Baltimore Reaches $80 Million Settlement with Teva to Resolve Opioid Litigation

September 10, 2024

Mayor Brandon M. Scott announced that one week before its trial is to begin, the city has reached an $80 million settlement with Teva Pharmaceuticals to resolve the city’s claims over the firm’s role in fueling Baltimore’s opioid epidemic.

Teva will make an initial payment of $35 million by year’s end and pay the remainder by July 1, 2025.

The settlement with Teva is the fourth the city has announced in connection with its ongoing litigation against the opioid distributors and manufacturers and brings the city’s recoveries from opioid defendants to $322.5 million. It follows settlements with Allergan and CVS for $45 million each, as well as a $152.5 million settlement with Cardinal Health.

The case against the remaining defendants, who made up over half the market share of the opioids that flooded Baltimore, will proceed to trial on September 16.

The city has pursued the cases after deciding to opt out of the national settlement. In 2021, Cardinal Health and three other companies — McKesson, AmerisourceBergen, and Johnson & Johnson— reached a global settlement with nearly every other state, county, and city in America. Under the terms of the national settlement with Teva, the city would only have received $11 million paid over 13 years. Instead, in this settlement, the city will receive more than seven times that amount in less than a year.

In total, the city has now secured more than three times the total amount it would have received from all available global settlements with opioid defendants.

Per the agreement, the city said it will allocate $5 million for education and outreach efforts about the 988 suicide and crisis system, $3 million to Penn North Recovery Center, and $2 million to BMore Power. The remainder of the funds will go to fight the ongoing opioid epidemic in Baltimore.

“This settlement marks another major victory for the City of Baltimore and further validates our decision to carry on in the fight to hold these companies accountable,” said Mayor Brandon M. Scott. “Nothing can undo the harm that they caused or bring back the lives lost, but we are determined to implement these resources in a way that helps move our City’s fight against this epidemic forward. It is my hope that these funds will help save lives and ensure that fewer families and communities have to endure the pain of losing loved ones to opioid overdose.”

City Solicitor Ebony Thompson praised the work put in the case by the city’s outside counsel, Susman Godfrey, and its internal law department team, saying the work has “paid off for the city.”

The lawsuit alleges that major manufacturers spent billions to market their products as safe, effective pain relievers rather than as addictive pills meant for short-term use to treat acute pain.
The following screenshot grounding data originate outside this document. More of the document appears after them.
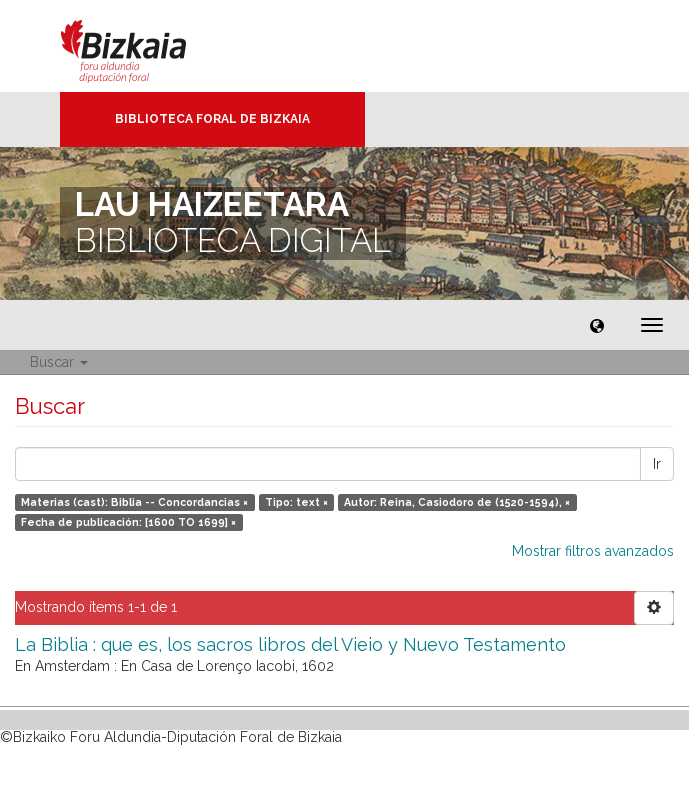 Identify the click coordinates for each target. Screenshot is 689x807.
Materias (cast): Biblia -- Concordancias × (134, 502)
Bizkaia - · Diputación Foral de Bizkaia (144, 46)
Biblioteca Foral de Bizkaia (212, 119)
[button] (597, 325)
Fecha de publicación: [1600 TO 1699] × (128, 522)
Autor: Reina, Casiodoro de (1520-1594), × (457, 502)
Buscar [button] (59, 362)
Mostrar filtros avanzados (593, 551)
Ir (657, 464)
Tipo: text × (296, 502) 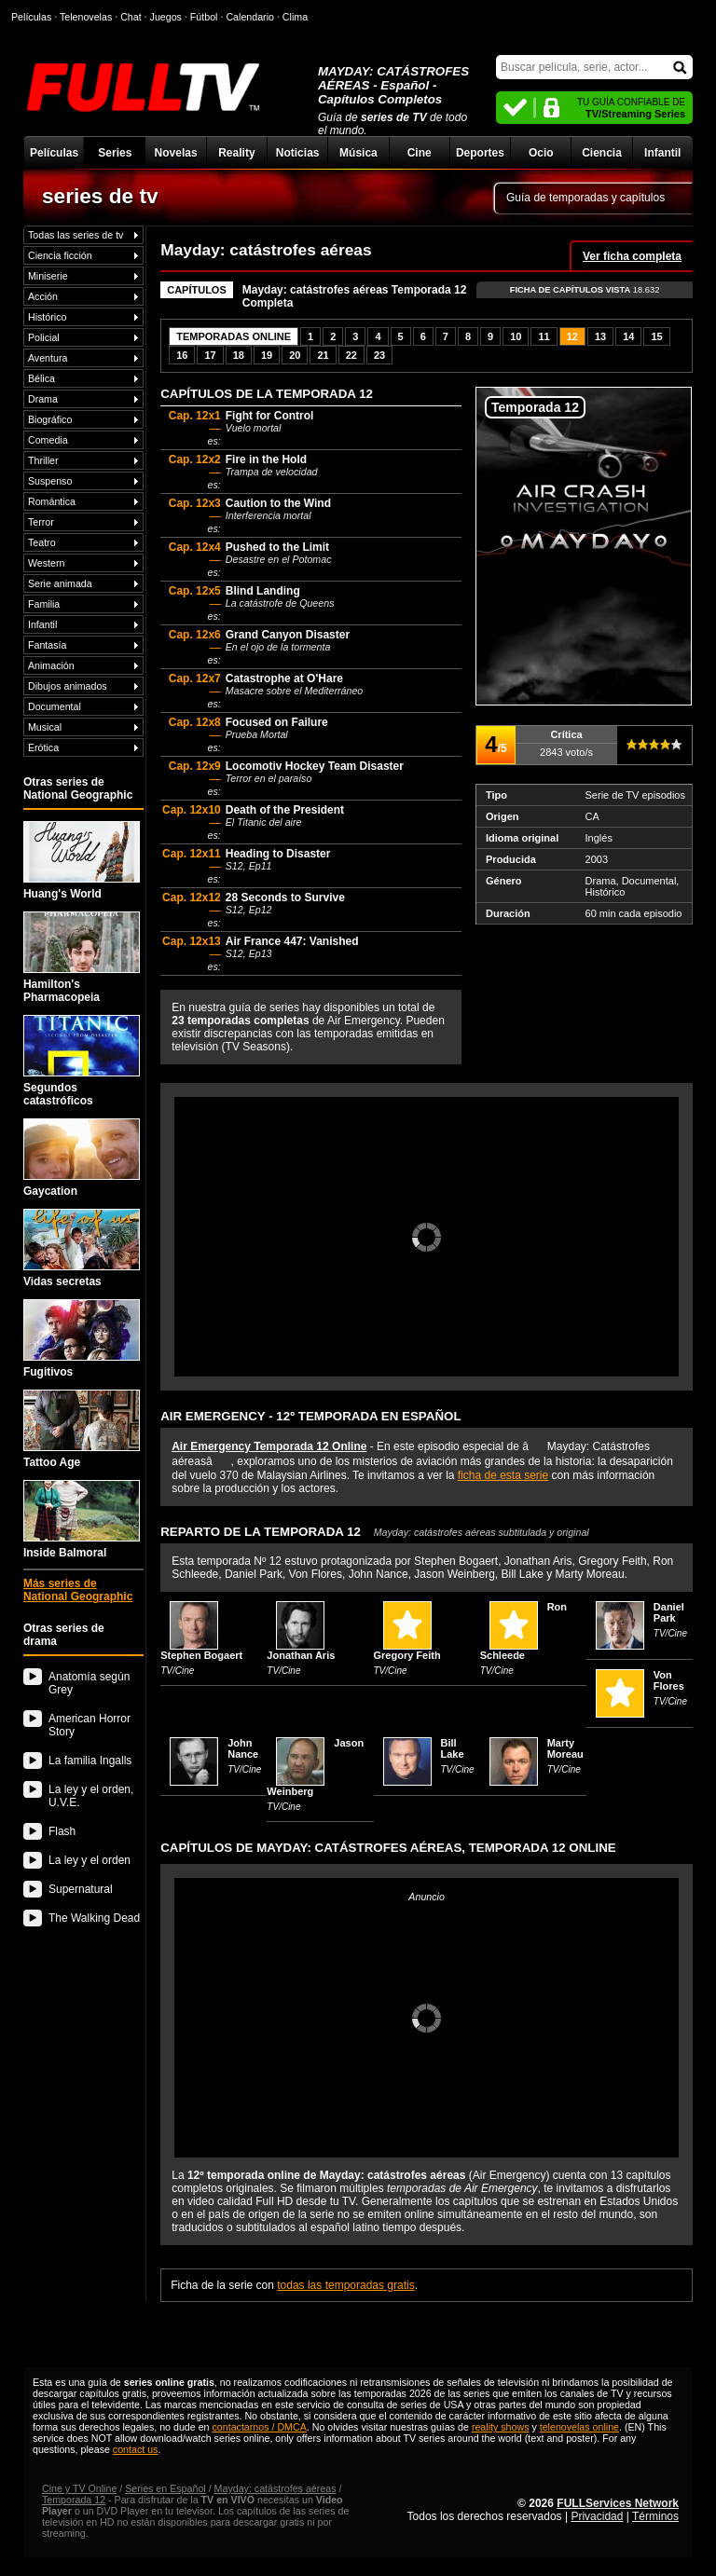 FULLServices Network (618, 2503)
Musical (45, 727)
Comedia (48, 439)
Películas (54, 152)
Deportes (480, 152)
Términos (655, 2516)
The city seeks to force the manufacturers and distributors of these opioids to assist in efforts abate the effects of this epidemic. The suit claims that hundreds of Baltimore citizens continue to die every year of opioid overdoses, which is more than from homicides, while tens of thousands more suffer from the effects of opioid use disorders, including struggling to hold jobs and additional health problems.

Litigation is scheduled to proceed against the remaining defendants Johnson & Johnson, McKesson, AmerisourceBergen, Walgreens and former Insys CEO John Kapoor. The case is set for trial on September 16.